Problem to solve:
Copy the data exactly as it appears, and do not include any pictures.

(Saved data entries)
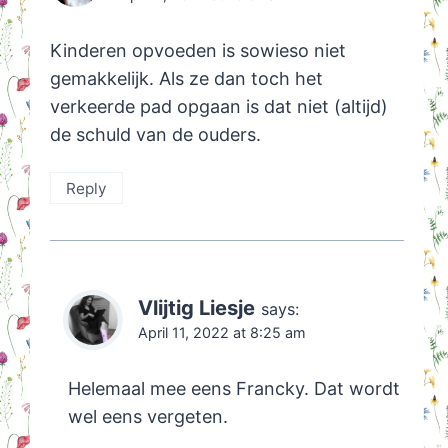
Kinderen opvoeden is sowieso niet
gemakkelijk. Als ze dan toch het
verkeerde pad opgaan is dat niet (altijd)
de schuld van de ouders.
Reply
Vlijtig Liesje
says:
April 11, 2022 at 8:25 am
Helemaal mee eens Francky. Dat wordt
wel eens vergeten.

Solution:
Kinderen opvoeden is sowieso niet
gemakkelijk. Als ze dan toch het
verkeerde pad opgaan is dat niet (altijd)
de schuld van de ouders.
Reply
Vlijtig Liesje
says:
April 11, 2022 at 8:25 am
Helemaal mee eens Francky. Dat wordt
wel eens vergeten.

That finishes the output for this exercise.